When you are at 7" or more, quality of travel wins out over quantity of travel. I've also been on bikes with more travel than my current one, but having well controlled travel (via correct linkage rates, suspension design, high end custom shock, etc) always wins out. Although I have many of these stories, one that was somewhat comical to me was when I demoed the Bionicon DH bike. I was comparing it to my 6" travel "do everything" bike. The thing was that even for just downhill riding, my "6-er" was far better. My 170mm 66 felt a lot better than the 8" inverted bionicon fork, with better damping and lubrication. My coil rear suspension felt a lot more supple/plush and controlled than the 8" of air-sprung suspension on the non-linkage single-pivot bionicon DH bike. Then of course there is the bionicon function of being able to change the geometry and shorten the travel for climbing, yet my 66 with ETA has 95% of the benefits (changing geometry, lowering front end) as the complicated bionicon system, so my bike climbed better AND descended better than the full on DH bionicon bike. The DH part was mainly due to quality of travel. More travel doesn't mean better bump absorption, I'd even go so far as to say if you're looking at a difference in travel of 3" or less, it's ALL about quality of travel, not quantity. Give me 7" of avalanche-damped coil-sprung travel rather than 10" of so-so travel.


----------



## Prettym1k3 (Oct 11, 2005)

I'm with Jayem.

When I had my Iron Horse MkIII with a Pike 454 Air U-Turn dialed PERFECTLY for me, that bike out performed, out climbed, and out downhill'd my 7" travel Iron Horse SGS Pro with a 6.2" Manitou Shermann any day of the week.

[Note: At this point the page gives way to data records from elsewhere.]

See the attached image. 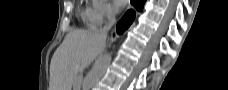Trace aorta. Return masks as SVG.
Listing matches in <instances>:
<instances>
[{
    "mask_svg": "<svg viewBox=\"0 0 228 90\" xmlns=\"http://www.w3.org/2000/svg\"><path fill=\"white\" fill-rule=\"evenodd\" d=\"M111 63V55L105 54L99 58L92 70L88 73L83 81L82 89L91 90L92 87L99 81V79L104 75L108 66Z\"/></svg>",
    "mask_w": 228,
    "mask_h": 90,
    "instance_id": "aorta-1",
    "label": "aorta"
}]
</instances>
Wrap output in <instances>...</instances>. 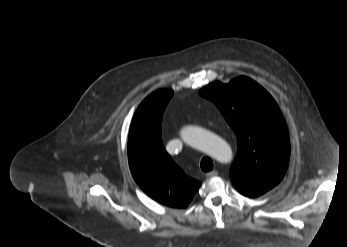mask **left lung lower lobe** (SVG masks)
<instances>
[{
	"instance_id": "obj_1",
	"label": "left lung lower lobe",
	"mask_w": 347,
	"mask_h": 247,
	"mask_svg": "<svg viewBox=\"0 0 347 247\" xmlns=\"http://www.w3.org/2000/svg\"><path fill=\"white\" fill-rule=\"evenodd\" d=\"M240 193H242L243 195L249 196V197H257L261 194H257L255 192H243V191H239Z\"/></svg>"
}]
</instances>
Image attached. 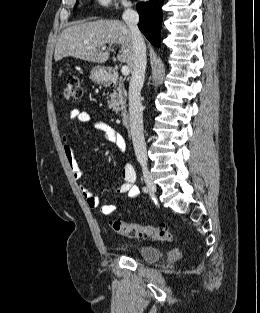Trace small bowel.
<instances>
[{
    "label": "small bowel",
    "instance_id": "1",
    "mask_svg": "<svg viewBox=\"0 0 260 313\" xmlns=\"http://www.w3.org/2000/svg\"><path fill=\"white\" fill-rule=\"evenodd\" d=\"M70 119H76L83 123H88L92 126L93 129L99 131L103 134L104 138L114 143L120 152H124L126 149V144L123 137L118 133V131L113 128L111 125L93 118L92 115L87 111H82L79 109H73L69 114ZM63 142V152L66 159V162L69 166L71 174L74 179L80 180L82 178V171L79 167V164L75 158L74 148L69 142V134L65 131L62 135ZM122 177L123 181L120 186L117 188L118 194L127 195L129 200H134L138 195L135 182H136V173L133 166L129 163H125L122 168ZM79 190L84 197L87 205L90 208H100V212L103 215L110 214L115 206L114 204H103L100 205V201L96 195L84 184L79 185Z\"/></svg>",
    "mask_w": 260,
    "mask_h": 313
}]
</instances>
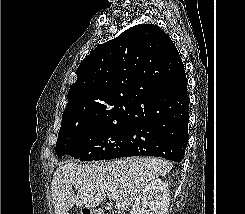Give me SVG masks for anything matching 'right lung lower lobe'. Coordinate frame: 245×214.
Here are the masks:
<instances>
[{
	"label": "right lung lower lobe",
	"mask_w": 245,
	"mask_h": 214,
	"mask_svg": "<svg viewBox=\"0 0 245 214\" xmlns=\"http://www.w3.org/2000/svg\"><path fill=\"white\" fill-rule=\"evenodd\" d=\"M177 56V61H182L179 52ZM179 73L171 86L154 93L135 112L126 143L116 158L159 156L176 162L184 159L189 139V97L185 70Z\"/></svg>",
	"instance_id": "obj_1"
}]
</instances>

Quality of suspension > quantity of suspension travel.


----------



## MaxBS (Mar 30, 2008)

This thread is so pointless to be honest. A 4inch dirtjump fork can be harder to bottom out than an 8inch DH fork. My Gambler has a 190,210 and 230mm setting and its not like each setting just feels like it has 20mm of extra travel, each setting feels completely different because of the different linkage positions. Its all about the quality of suspension or how the rider uses the suspension, I can remember the old Commencial DH (bout 2 years old) had 180mm at the back and Gracia and the Athertons were just as competitive as Peaty is/was on a 10 inch V10.


----------



## Pslide (Jul 3, 2006)

Jayem said:


> When you are at 7" or more, quality of travel wins out over quantity of travel.

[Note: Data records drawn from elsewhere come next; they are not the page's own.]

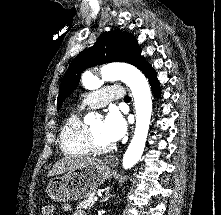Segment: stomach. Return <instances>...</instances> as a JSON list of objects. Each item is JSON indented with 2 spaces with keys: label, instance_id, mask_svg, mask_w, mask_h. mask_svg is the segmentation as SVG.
I'll return each instance as SVG.
<instances>
[{
  "label": "stomach",
  "instance_id": "stomach-1",
  "mask_svg": "<svg viewBox=\"0 0 221 215\" xmlns=\"http://www.w3.org/2000/svg\"><path fill=\"white\" fill-rule=\"evenodd\" d=\"M111 168L101 160H94L83 168L69 171L49 181L48 196L56 202L81 200L93 195L99 186L110 179Z\"/></svg>",
  "mask_w": 221,
  "mask_h": 215
}]
</instances>
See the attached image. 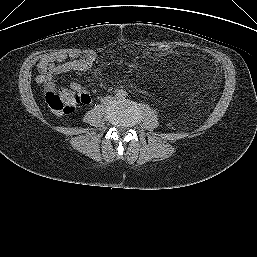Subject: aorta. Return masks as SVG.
Returning a JSON list of instances; mask_svg holds the SVG:
<instances>
[{"label": "aorta", "instance_id": "1", "mask_svg": "<svg viewBox=\"0 0 257 257\" xmlns=\"http://www.w3.org/2000/svg\"><path fill=\"white\" fill-rule=\"evenodd\" d=\"M127 95L128 94H127L126 90H123V89L118 90L116 93V96L118 99H124L127 97Z\"/></svg>", "mask_w": 257, "mask_h": 257}]
</instances>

So let's assume you can have the same quality of travel. Then does quantity win?

Peaty and Minnaar say 10" is better than 8" on the V10. Hard to deny them facts. The rest of the industry seems to have settled on 8". Is everyone else missing a trick?

I'm just playing devil's advocate - I love my 8" DH bike, don't need anything more.


----------



## Lelandjt (Feb 22, 2008)

Jayem said:


> Give me 7" of avalanche-damped coil-sprung travel rather than 10" of so-so travel.


My 10" of travel is Avalanche damped and I think the shock curve on the V10 is great Only problem is rear rims/tires are having a tough time keeping up with it now. Once I get the Avy cart for my fork I'll be cruisin!


----------



## toowacky (May 24, 2005)

I'm disappointed.... this thread should have devolved into a Bender discussion by now...


----------



## Iggz (Nov 22, 2006)

b-kul said:


> are my eyes fooling me or is that a 24'' wheel up front and a 26'' wheel in back?


I'm pretty sure your right cuz if you compare it to the line of bricks in the background the front tire is definitely not as tall.... ahahahah that bike just got _THAT_ much more haggard


----------



## Uncle Cliffy (Jul 7, 2006)

62kona said:


> OMFG! Who made that white chopper bike? That thing looks LONG!


Grossman Project A-235. (new version. I had the old single pivot model.)


----------